1.  NO.  When an elective local public officer is administratively dismissed by the 0MB and his penalty subsequently modified to another penalty, like herein petitioner, the period of dismissal cannot just be nonchalantly dismissed as a  period for preventive suspension considering that, in fact, his term is effectively interrupted. During said period, petitioner cannot claim to be Governor as his title is  stripped of him by the 0MB despite the pendency of his appeal. Neither does he exercise the power of the office. Said title and power are already passed to the Vice Governor. He also cannot claim that the exercise of his power is merely suspended since it is  not.

Under Section 44 of the LGC, a permanent vacancy arises whenever an elective local officicl;l fills a higher-vacant office, or refuses to assume office, or fails to qualify, or dies, or is removed from office, or voluntarily resigns, or is otherwise permanently incapacitated to discharge the functions of his office. In contrast, Section 46 of the LGC enumerates as resulting in a temporary vacancy in the office of the local chief executive leave of absence, travel abroad, and suspension from office. Although Section 46 of the LGC specifically states that the causes of a temporary vacancy are not limited to such circumstances, what is evident is that the enumeration therein share something in common, which is that there is a definite term to be re-assumed. However, the petitioner’s dismissals, even if still not final, were not akin to the instances enumerated in Section 46 of the LGC because the loss of his title to the office denied him the expectancy to re-assume his term.

In the 2019 Decision, dismissal orders of the OMB against petitioner served as permanent removal from office and was not merely temporary. From his dismissal until the Court of Appeals’ modification of his penalty to suspension, petitioner neither had title nor powers to wield as governor of Camarines Norte.

2. NO. The Court’s conclusion is but an application of established jurisprudential concepts and was never intended to reward corrupt politicians who escape dismissal. The OMB ‘s dismissal order is immediately executory and, once executed, the public officer ceases to have title for the time being. Hence, it  should be considered as an interruption of his term. The fact that the public official is  not an ideal one, considering his administrative baggage, does not deprive him of the law’s application.

Imposition of an administrative penalty does not automatically disqualify a public officer from running for public office. Sec. 40 of the Local Government Code does not disqualify a person from running even if he was previously administratively sanctioned.
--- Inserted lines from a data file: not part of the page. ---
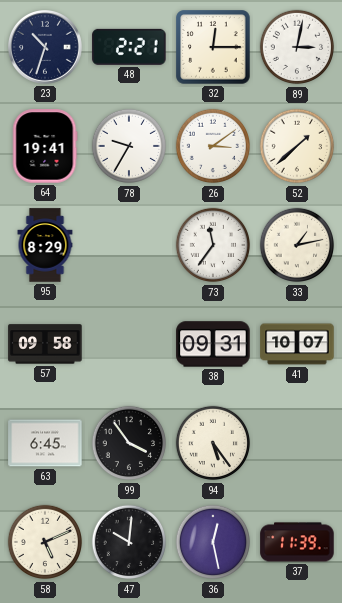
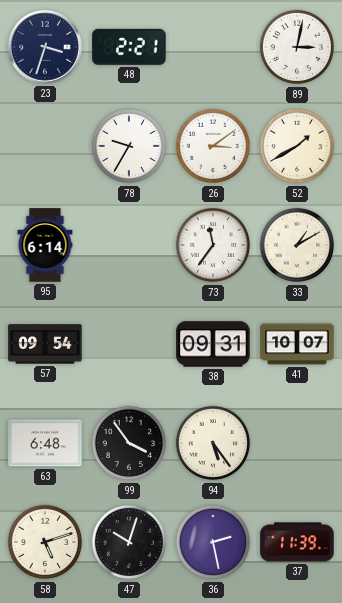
23: 10:33 -> 3:33
32: 12:15 -> none
64: 19:41 -> none
52: 1:38 -> 1:40
95: 8:29 -> 6:14
33: 1:13 -> 1:10
57: 09:58 -> 09:54
63: 6:45 -> 6:48
58: 5:11 -> 5:12
47: 10:01 -> 10:03
36: 12:28 -> 2:28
Lastly, the Court’s construction cannot be construed as a  reward for corrupt politicians as it does not guarantee their prolonged grips on power. It must be remembered that they are still subject to competitive and recurring democratic elections wherein the people decide their political fate. It is presumptuous to say that upon the Court’s decision, public officials would automatically claim their stakes in certain government positions for the foreseeable future. With or without the application of the three-term limit rule, their political futures are still uncertain.